Monkey see, monkey do Mathematical calculations
Humans are constantly making decisions with uncertain outcomes—betting on a poker hand, predicting the weather, and selecting a lane of traffic, for example. Because the consequences of such decisions are not guaranteed, we must base our decisions on clues from the environment, determining the probabilities of potential outcomes before deciding on a rational course of action.
How does the brain perform these calculations? During the formation of a decision, what happens between sensation (our interpretation of the outside world) and behavior (the manifestation of our decision)?
To answer these questions, Tianming Yang and Michael Shadlen from the University of Washington trained Rhesus Monkeys to perform "simple" statistical calculations, and measured the activity of particular neurons during the decision-making process. The results were published on June 3 in an advance online publication in Nature.
In the task, the monkeys were presented with a random series of four abstract shapes on a video screen. They then directed their gaze toward either a red or a green target light, only one of which would be associated with a juice reward. The light that would give the reward was not fixed, but could be calculated probabilistically.
Each shape (there were a total of 10) represented the probability that the rewarding target was either red or green. For example, a square strongly favors the red target as rewarding (weighted 0.9), while a triangle indicates that green will be rewarding (0.9 in the opposite direction). A cone weakly indicates the red will be rewarding (0.5 towards red), and a pac-man weakly indicates green (0.3). Thus, the probability that the monkey will be rewarded by looking at a particular target is the sum of the probabilities for each of the shapes.

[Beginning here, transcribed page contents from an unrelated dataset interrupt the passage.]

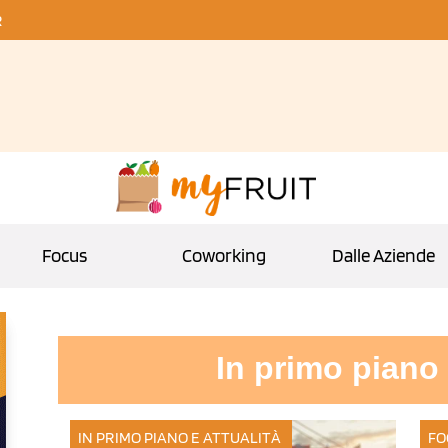
R
Focus
Coworking
Dalle Aziende
In primo piano 
IN PRIMO PIANO E ATTUALITÀ
FO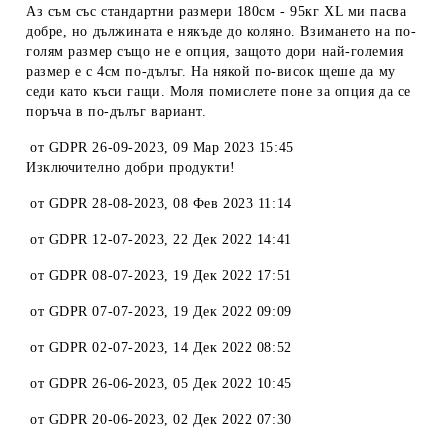
Аз съм със стандартни размери 180см - 95кг XL ми пасва
добре, но дължината е някъде до коляно. Взимането на по-
голям размер също не е опция, защото дори най-големия
размер е с 4см по-дълъг. На някой по-висок щеше да му
седи като къси гащи. Моля помислете поне за опция да се
поръча в по-дълъг вариант.
от
GDPR 26-09-2023
,
09 Мар 2023 15:45
Изключително добри продукти!
от
GDPR 28-08-2023
,
08 Фев 2023 11:14
от
GDPR 12-07-2023
,
22 Дек 2022 14:41
от
GDPR 08-07-2023
,
19 Дек 2022 17:51
от
GDPR 07-07-2023
,
19 Дек 2022 09:09
от
GDPR 02-07-2023
,
14 Дек 2022 08:52
от
GDPR 26-06-2023
,
05 Дек 2022 10:45
от
GDPR 20-06-2023
,
02 Дек 2022 07:30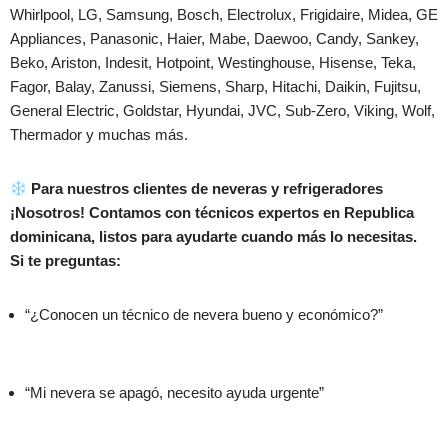
Whirlpool, LG, Samsung, Bosch, Electrolux, Frigidaire, Midea, GE
Appliances, Panasonic, Haier, Mabe, Daewoo, Candy, Sankey,
Beko, Ariston, Indesit, Hotpoint, Westinghouse, Hisense, Teka,
Fagor, Balay, Zanussi, Siemens, Sharp, Hitachi, Daikin, Fujitsu,
General Electric, Goldstar, Hyundai, JVC, Sub-Zero, Viking, Wolf,
Thermador y
muchas más
.
Para nuestros clientes de neveras y refrigeradores
¡
Nosotros
! Contamos con técnicos expertos en Republica
dominicana, listos para ayudarte cuando más lo necesitas.
Si te preguntas:
“¿Conocen un técnico de nevera bueno y económico?”
“Mi nevera se apagó, necesito ayuda urgente”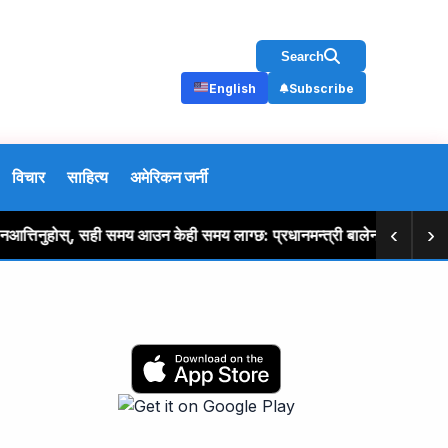
Search
English
Subscribe
विचार
साहित्य
अमेरिकन जर्नी
‹
›
िनुहोस्, सही समय आउन केही समय लाग्छ: प्रधानमन्त्री बालेन शाह
स्प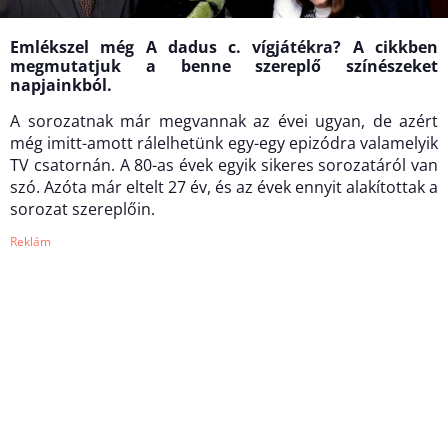
Emlékszel még A dadus c. vígjátékra? A cikkben
megmutatjuk a benne szereplő színészeket
napjainkból.
A sorozatnak már megvannak az évei ugyan, de azért
még imitt-amott rálelhetünk egy-egy epizódra valamelyik
TV csatornán. A 80-as évek egyik sikeres sorozatáról van
szó. Azóta már eltelt 27 év, és az évek ennyit alakítottak a
sorozat szereplőin.
Reklám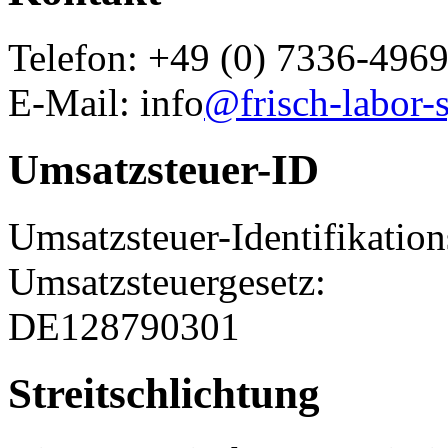
Telefon: +49 (0) 7336-496
E-Mail: info
@frisch-labor-
Umsatzsteuer-ID
Umsatzsteuer-Identifikati
Umsatzsteuergesetz:
DE128790301
Streitschlichtung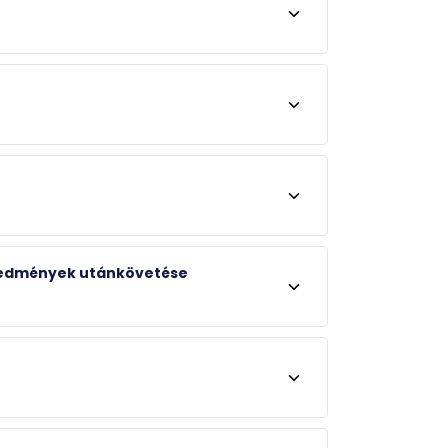
 eredmények utánkövetése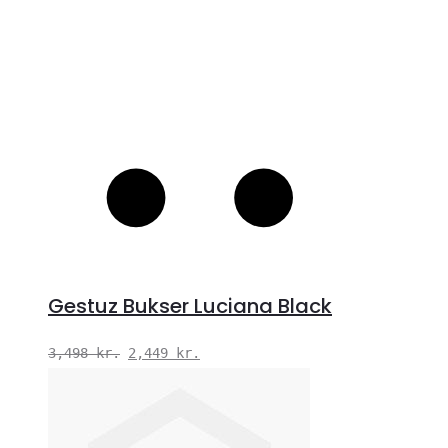
Gestuz Bukser Luciana Black
Den
Den
3,498
kr.
2,449
kr.
oprindelige
aktuelle
pris
pris
var:
er: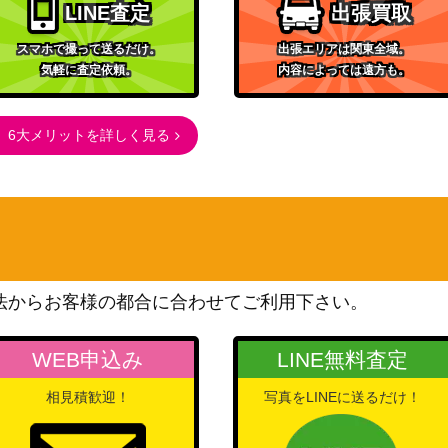
LINE査定
出張買取
スマホで撮って送るだけ。
出張エリアは関東全域。
気軽に査定依頼。
内容によっては遠方も。
6大メリットを詳しく見る
法からお客様の都合に合わせてご利用下さい。
WEB申込み
LINE無料査定
相見積歓迎！
写真をLINEに送るだけ！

With 10 shapes, there are 715 unique combinations (and 10^4 permutations), thus precluding memorization of specific four-shape patterns, and encouraging the monkeys to learn the shapes and calculate the reward probability of each target. This is a far from trivial demand of a monkey, but eventually (after two months and over 130,000 trials), they chose the correct target 75% of the time, indicating that they had learned to base their decisions on the combined probabilities for reward. This capacity of monkeys to make such subtle probabilistic deductions is quite impressive, but is only the first half of the story.
After thus establishing a complex reasoning task, the researchers could begin exploring the neural basis for these types of decisions. They measured the activity of neurons in a particular area of the brain, called the lateral intraparietal area (LIP). This area lies intermediate between the visual input (the abstract shapes) and the behavioral output (the appropriate eye movement), and is thought to carry information involved in transforming visual signals into commands to move the eyes; i.e. in making decisions that result in eye movements.

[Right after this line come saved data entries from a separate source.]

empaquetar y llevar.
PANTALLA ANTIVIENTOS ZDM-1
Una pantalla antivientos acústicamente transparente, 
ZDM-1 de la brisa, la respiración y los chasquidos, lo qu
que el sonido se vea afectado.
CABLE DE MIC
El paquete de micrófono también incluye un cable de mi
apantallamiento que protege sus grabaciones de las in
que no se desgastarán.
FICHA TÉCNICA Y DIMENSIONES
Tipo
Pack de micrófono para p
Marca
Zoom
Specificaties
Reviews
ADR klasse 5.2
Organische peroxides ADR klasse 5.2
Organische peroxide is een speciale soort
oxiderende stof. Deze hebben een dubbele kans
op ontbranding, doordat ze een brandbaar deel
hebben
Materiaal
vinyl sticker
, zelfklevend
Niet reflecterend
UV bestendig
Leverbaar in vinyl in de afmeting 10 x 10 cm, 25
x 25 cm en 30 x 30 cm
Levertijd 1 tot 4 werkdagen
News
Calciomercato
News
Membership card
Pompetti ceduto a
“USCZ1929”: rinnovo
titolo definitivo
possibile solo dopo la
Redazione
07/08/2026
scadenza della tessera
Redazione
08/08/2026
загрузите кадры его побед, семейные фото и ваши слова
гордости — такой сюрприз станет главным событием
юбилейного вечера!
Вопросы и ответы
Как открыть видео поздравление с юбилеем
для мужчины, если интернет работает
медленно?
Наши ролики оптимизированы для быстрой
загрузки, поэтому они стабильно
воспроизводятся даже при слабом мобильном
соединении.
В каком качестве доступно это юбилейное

What they found was awesome. When the monkeys saw a shape, the activity of their LIP neurons was proportional to the probability associated with that shape. With each sequential shape, the neurons altered their firing rates to match the updated probability. Although it is unknown how their brains converted information from each shape to their respective probabilities, the activity of these neurons indicates that they either play a role in the transformation, or represent the outcome during the decision-making process.
Apart from showing that monkeys are closer to furry calculators than previously thought, the study has grander implications. As the authors conclude, “the present study exposes the brain’s capacity to extract probabilistic information from a set of symbols and to combine this information over time.” A similar neural process may underlie our abilities to reason about alternatives, and make decisions based on subtle probabilistic differences.